1. Smart Silencer顯著抑制細胞質靶標

Wang P, et al. Science, 2017, 358(6366): 1051-1055.

FISH實驗證實lncRNA-ACOD1定位于細胞質，針對lncRNA-ACOD1 LOC105370268位點設計合成Smart Silencer，并轉染A549細胞，結果發(fā)現lncRNA-ACOD1 RNA的表達被顯著抑制。

2. Smart Silencer顯著抑制核內外靶標

Meng Q, et al.
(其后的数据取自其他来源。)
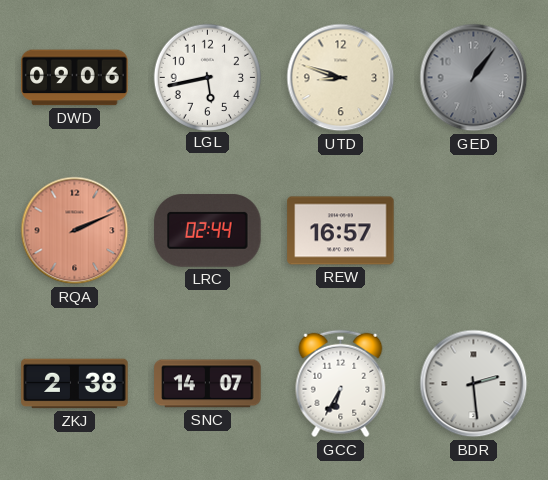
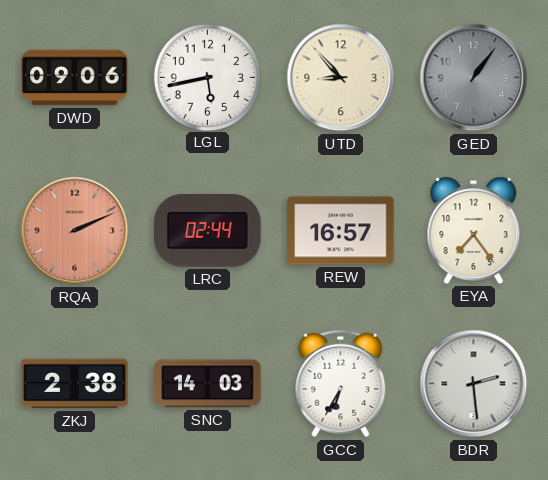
UTD: 8:48 -> 8:53
EYA: none -> 7:24
SNC: 14:07 -> 14:03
Science translational medicine, 2018, 10(472): eaat6912.

核質分離顯示：與細胞核lncRNA NEAT1和細胞質lncRNA OIP5-AS1相比，DGCR5是細胞核和細胞質共定位。將DGCR5 Silencer轉染hNPCs細胞可顯著敲低細胞核和細胞質中的DGCR5表達。

Liu J, et al. Immunity, 2019, 50(3): 600-615. e15.

核質分離與FISH實驗發(fā)現lnc-Dpf3主要位于細胞質，小部分位于細胞核。將lnc-Dpf3 Silencer轉染mDCs細胞可顯著敲低細胞核和細胞質中的lnc-Dpf3表達，從而增加CCR7介導的mDC遷移。

3. Smart Silencer顯著抑制細胞核靶標

Liu Y, et al. Cancer science, 2018, 109(7): 2188-2198.

RNA FISH實驗發(fā)現NEAT1定位于細胞核，將NEAT1 silencer轉染SKOV3和HO8910細胞抑制NEAT1的表達，可顯著抑制卵巢癌細胞的遷移和侵襲能力。

4. Smart Silencer顯著抑制定位不確定靶標

Li H, et al. Cardiovascular research, 2018, 114(5): 747-758.

對于定位不確定的lncRNAs，將RP11-544D21.2和XLOC_014288 siRNA (smart silencer)轉染HCMs細胞可分別顯著敲低RP11-544D21.2和XLOC_014288的表達水平，并且RP11-544D21.2敲低減少了HUVEC的管形成和遷移。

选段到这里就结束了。